Martedì 21 Maggio 2024 alle ore 18, 19.50 e 21.40 al Cinema Guerrieri di Matera è in programma il film “Totem – Il mio sole” di Lila Avilés (Messico/Danimarca/Francia/Olanda, 2023) per la rassegna Il Cineclub di Cinergia.
Biglietto: 5 euro.
Informazioni
La casa del padre, la stanza del figlio e, tutt’attorno, un gineceo che è pulsione di vita, una febbrile
operosità che è prendersi cura delle cose e dei corpi, preparare una grande festa che si opponga alla
morte: Totem, l’opera seconda della messicana Lila Avilés presentata in Concorso alla 73ª Berlinale, dove ha
vinto il Premio della giuria ecumenica, lo puoi guardare così, nella sua funzione corale, nell’affollato insieme
di figure che si stringono in un abbraccio che respinga l’inevitabile solitudine della fine. Oppure lo puoi
vedere attraverso gli occhi della piccola Sol, che assume sui suoi sette anni il peso di quella massa affettiva
un po’ informe e qua e là egoista in cui si trova calata: l’insieme di zie, cugini e amici, il torvo silenzio del
nonno e del suo pappagallo… Scorre in questo flusso, Totem, intercetta la solitudine e il silenzio
nell’accogliente e anche ingombrante coralità in cui si muove. Lo puoi sentire nel frastuono dell’attesa della
festa che grava sulla casa con tutto quel fermento, ma lo puoi anche trovare nella sospensione paziente
dell’assenza che tutti sembrano ignorare. E che Sol sopporta con rassegnazione, attendendo che le sia
permesso di salire al piano di sopra e vedere finalmente suo padre, Tonatiuh, che è il centro di tutto quel
fermento, ma intanto deve riposare e non può essere disturbato. In un film-matrioska come questo, che
contiene se stesso e lavora su questa doppia tonalità, flagrante di vita e introflessa nel silenzio, il punto di
equilibrio è la soglia della stanza di sopra, dietro la quale si celebra il rito della solitudine, della sofferenza,
dell’attesa della fine. Tutto l’opposto di ciò che accade al piano di sotto, dove invece si celebrano la ritualità
dello stare insieme, la gioia della vita, la festa dell’inizio. È quello il diaframma che trattiene il respiro del
film, facendolo vivere nell’intreccio di una frenesia performativa, dove ognuno prepara la sua parte di festa.

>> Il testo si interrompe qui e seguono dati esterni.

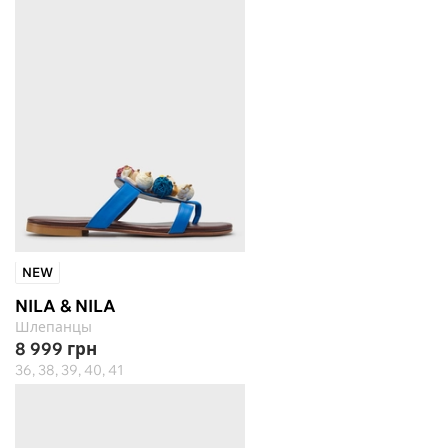
NEW
NILA & NILA
Шлепанцы
8 999
грн
36, 38, 39, 40, 41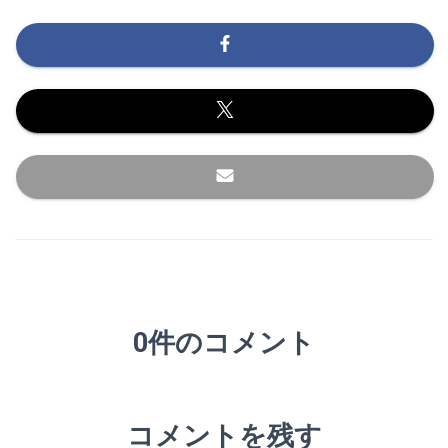
0件のコメント
コメントを残す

Meglio ancora: la sua parte nella festa. Tutti, compreso Tonatiuh: esausto nel fragile residuo di vitalità che
la malattia gli lascia, quel giovane corpo è lo specchio in cui ogni figura, ogni azione, ogni desiderio di quella
casa si riflette. C’è una funzionalità arcaica in questo film della Avilés, una sorta di arcana pulsionalità
dell’esistere che evoca ritualità tribali in cui vita e morte danzano insieme, mentre la tribù celebra il corpo
sacrificale per accogliere il nuovo sole. Ma tutto questo resta come una risonanza inconscia, un sentimento
lontano riecheggiante nella dolce solitudine di una ragazzina, che trattiene il respiro sperando che il padre
non la lasci mai. Sol attraversa il flusso delle gioie e dei dolori portando con sé il soffio della vita, la
celebrazione dell’esistere, nel segno di una continuità che il film le affida nel lungo piano finale, trattenuto
come un respiro, consegnato allo spazio vuoto dell’ultima inquadratura e seguito dalle sonorità della vita
che scorrono sui titoli di coda. Sol dopo Tonatiuh, che nella mitologia azteca era il dio-sole…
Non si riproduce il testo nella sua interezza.